Please copy every line from the records below that contains the string "Cabo".

(Items from a dataset)
___
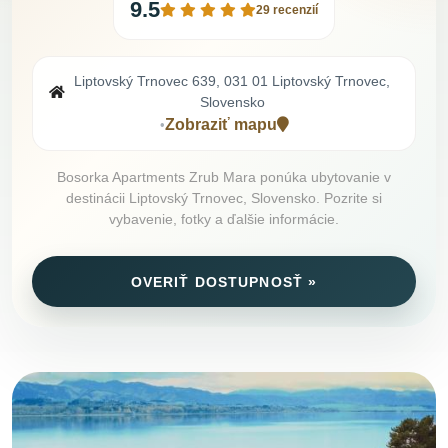
9.5
29 recenzií
Liptovský Trnovec 639, 031 01 Liptovský Trnovec,
Slovensko
Zobraziť mapu
•
Bosorka Apartments Zrub Mara ponúka ubytovanie v
destinácii Liptovský Trnovec, Slovensko. Pozrite si
vybavenie, fotky a ďalšie informácie.
OVERIŤ DOSTUPNOSŤ »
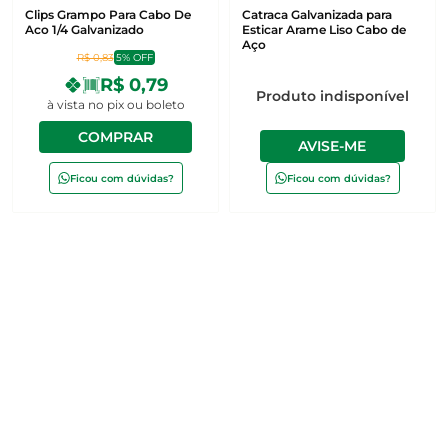
Clips Grampo Para Cabo De
Catraca Galvanizada para
Aco 1/4 Galvanizado
Esticar Arame Liso Cabo de
Aço
R$ 0,83
5% OFF
R$ 0,79
Produto indisponível
à vista no pix ou boleto
COMPRAR
AVISE-ME
Ficou com dúvidas?
Ficou com dúvidas?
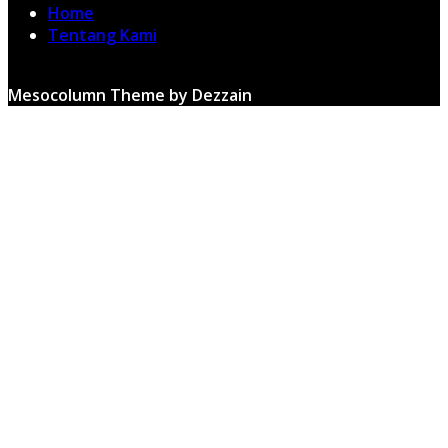
Home
Tentang Kami
Mesocolumn Theme by Dezzain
___
● **Response below**
Clips Grampo Para Cabo De
Esticar Arame Liso Cabo de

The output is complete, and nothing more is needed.